The posterior samples will be output in runstate->algorthimParams as an array of LALInferenceVariables called "posteriorsamples", and the number of these in a value called "Nposterior".
runState | [in] |
Definition at line 644 of file ppe_likelihood.c.
void create_kdtree_prior | ( | LALInferenceRunState * | runState | ) |
Create a k-d tree from prior samples.
This function creates a k-d tree from prior samples for use as a prior distribution in the algorithm. The ranges of the tree dimensions (parameters) are calculated from the maximum and minimum values of the parameter. If the the lower and upper values are closer than half of there overall range to those specified in the prior file then the prior file values are used. Otherwise the upper/lower value + half the overall range is used. In this case the prior ranges set in priorArgs, and scale factors, will need to be replaced. [NOTE: This case will mean that the whole prior range specified may not be searched, however the prior samples would suggest that there is very little probability of information existing in the excluded areas]. The reason for not just using the full prior ranges is that if the prior samples are tightly peaked in a small area of the prior space the k-D tree resolution is poor and can cause an unwanted broadening of the prior e.g. if the h0 samples are peaked at zero with a distribution width of ~1e-24, but the prior range is set from 0 to 1e-22 then new samples drawn from a k-D tree produced with the full range in h0 yields a broader distribution than required.
[WARNING: Do NOT use this function.
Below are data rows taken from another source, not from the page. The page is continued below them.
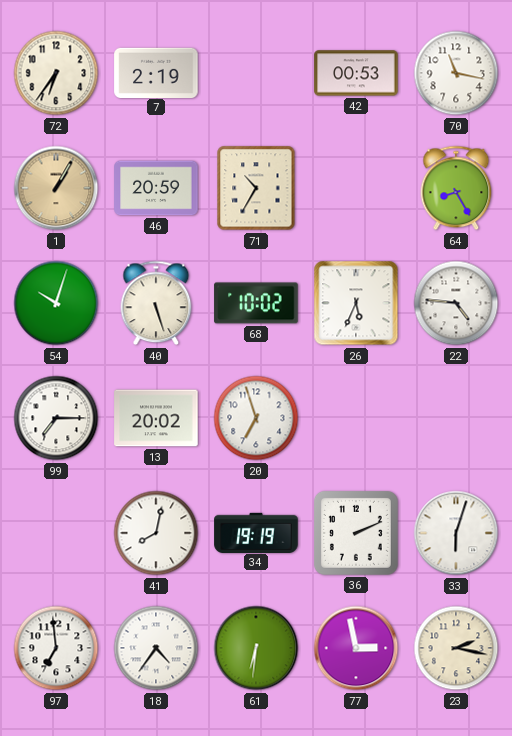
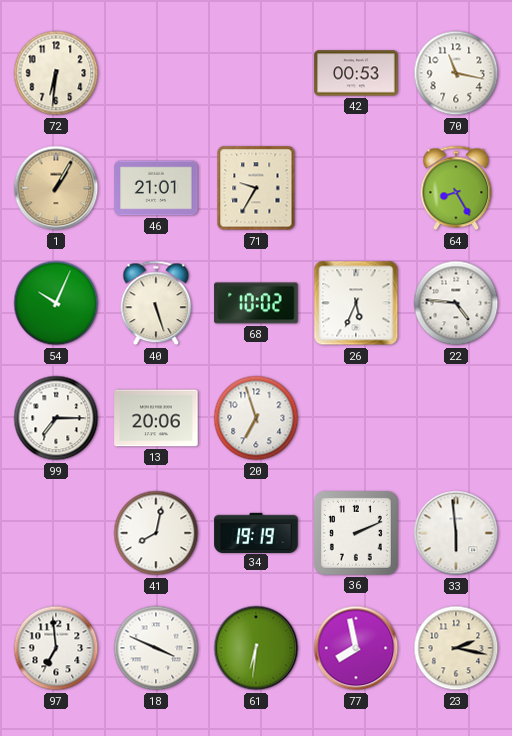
72: 6:36 -> 6:31
7: 2:19 -> none
46: 20:59 -> 21:01
71: 10:35 -> 9:35
54: 10:03 -> 10:04
13: 20:02 -> 20:06
33: 6:03 -> 5:59
18: 4:36 -> 3:49
77: 2:58 -> 7:58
As the k-d tree is a binned, rather than smooth, version of the posterior there will be areas of zero probability that actually should contain some probability. This will end up severely biasing any result. Instead some sort of smooth form should be used such as a Gaussian Mixture Model, maybe found though a DPGMM approach!]
runState | [in] A pointer to the LALInferenceRunState |
Definition at line 772 of file ppe_likelihood.c.